À pergunta de Judas, Jesus responde insistindo no que acaba de dizer. O “mundo não verá mais” a Jesus (vv. 17.19), porque “não o ama, não guarda” sua “palavra” (cf. 8,37.43.47, p. ex. seu mandamento do amor em 13,34). Por isso não pode captar a manifestação que será a morte e ressurreição. É preciso amar para entender (cf. 20,8b), e não existe amor sem observância dos mandamentos (cf. 1Jo 5,3). Mas o amor é relação pessoal e mútua, a máxima entre homens. Como será essa relação com Jesus e com o Pai? Um orante suplicava: “Quando virás a mim?” (Sl 101,2). O Pai e o Filho respondem ao pedido de modo inesperado (cf. Ap 3,20). Agora a grande morada do Pai (v. 2) e a segunda vinda do Filho (a parusia no fim dos tempos) já se antecipam no próprio discípulo: “Nós viremos e faremos nele a nossa morada”. O discípulo quem ama torna-se o lugar da presença de Deus; como antes a “habitação” do templo, agora o próprio discípulo assume o papel que Jesus tinha no mundo (1,14; 2,21; cf. 1Cor 3,16s; 6,19; 2Cor 6,16; Ef 2,20-22).

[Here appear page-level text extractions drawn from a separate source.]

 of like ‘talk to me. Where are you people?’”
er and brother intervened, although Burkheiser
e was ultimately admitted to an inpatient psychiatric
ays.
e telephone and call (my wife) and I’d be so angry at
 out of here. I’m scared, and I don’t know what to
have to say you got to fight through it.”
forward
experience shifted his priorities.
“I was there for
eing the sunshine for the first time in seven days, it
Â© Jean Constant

Isso é o que vos disse enquanto estava convosco. Mas o Defensor, o Espírito Santo, que o Pai enviará em meu nome, ele vos ensinará tudo e vos recordará tudo o que eu vos tenho dito” (vv. 25-26).

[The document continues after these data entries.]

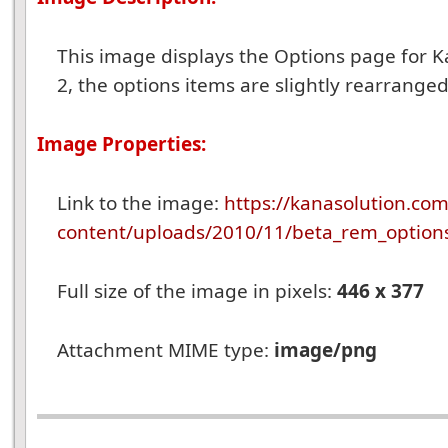
This image displays the Options page for K
2, the options items are slightly rearranged
Image Properties:
Link to the image:
https://kanasolution.co
content/uploads/2010/11/beta_rem_option
Full size of the image in pixels:
446 x 377
Attachment MIME type:
image/png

Enquanto Jesus estava com os discípulos, ele mesmo ensinava. Depois da sua partida, “o Defensor, o Espírito Santo” continua nesta função de “ensinar e recordar” as palavras de Jesus. Como o Pai enviou o Filho (cf. 3,17.34 etc.), agora enviará “outro defensor” (v. 16); o Espírito se chama aqui “Santo”, enviado do Pai em atenção a (“em nome de”) Jesus. Sua função de “ensinar” corresponde à sua condição de “Espírito da verdade” (v. 17; 15,26; 16,13; cf. Is 63,11; Sl 16,7; 51,12-14; Jr 31,34). É o agente da tradição recordando o passado de todo o ensinamento de Jesus, e fará progredir na sua compreensão. As palavras de Jesus são a base, pois eram palavras de Deus, agora o Espírito ajudará lembrar e compreendê-las. O autor do evangelho mantém a ficção como se Jesus falasse isso ao pé da letra na última ceia (cf. v. 25; 13,33), mas sabe que esse discurso de despedida – como o evangelho todo (2,17.22; 12,16) – se deve à atuação e atualização do Espírito (reflexão, redação).

A Bíblia de Jerusalém (p. 2024) comenta: Depois da partida de Cristo, é o Espírito que o substitui junto dos fiéis (14,16.17; 16,7; cf. 1,33). Ele é o “defensor“ (em grego paráclito), advogado que intercede junto do Pai (cf. 1Jo 2,1), ou que pleita diante dos tribunais humanos (15,26.27; cf. Lc 12,11-12; Mt 10,19-20p; At 5,32); ele é o Espírito de verdade (8,32), que conduz à plenitude da verdade (16,13), fazendo compreender a personalidade misteriosa de Cristo: como Cristo cumpriu as Escrituras (5,39), qual o sentido de suas palavras (2,19), de seus atos, de seus “sinais” (14,16; 16,13; 1Jo 2,20s.27; Rm 8,16), tudo que os discípulos não haviam compreendido antes (2,22; 12,16; 13,7; 20,9). Assim, o Espírito dará testemunho de Cristo (15,26; 1Jo 5,6-7) e confundirá a incredulidade do mundo (16,8-11; cf. Lc 24,49; Rm 5,5).

O site da CNBB comenta: Segundo o Evangelho de hoje, o amor a Jesus Cristo se manifesta no acolhimento dos seus mandamentos e na observância dos mesmos. Com isso, percebemos que Jesus não quer a submissão do homem a ele, mas comunhão do homem com ele. Quando o homem acolhe os seus mandamentos, na verdade está descobrindo os valores que são o seu fundamento e assumindo esses valores como causa primeira da sua felicidade. Assim, a observância dos mandamentos não significa mera obediência, mas caminho para a construção da felicidade pessoal e comunitária, e este caminho é perfeito porque tem a sua origem no próprio Deus.